*** Dataset ***

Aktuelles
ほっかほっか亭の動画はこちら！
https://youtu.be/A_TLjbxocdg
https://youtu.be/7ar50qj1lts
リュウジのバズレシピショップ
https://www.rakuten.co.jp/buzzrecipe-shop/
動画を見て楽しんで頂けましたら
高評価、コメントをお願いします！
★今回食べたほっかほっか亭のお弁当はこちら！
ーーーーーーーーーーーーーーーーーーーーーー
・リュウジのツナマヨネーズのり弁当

*** End of Dataset ***

* [Aim of the task] Repeat every entry exactly. Nothing may be dropped.

* [Output of the exercise]
Aktuelles
ほっかほっか亭の動画はこちら！
https://youtu.be/A_TLjbxocdg
https://youtu.be/7ar50qj1lts
リュウジのバズレシピショップ
https://www.rakuten.co.jp/buzzrecipe-shop/
動画を見て楽しんで頂けましたら
高評価、コメントをお願いします！
★今回食べたほっかほっか亭のお弁当はこちら！
ーーーーーーーーーーーーーーーーーーーーーー
・リュウジのツナマヨネーズのり弁当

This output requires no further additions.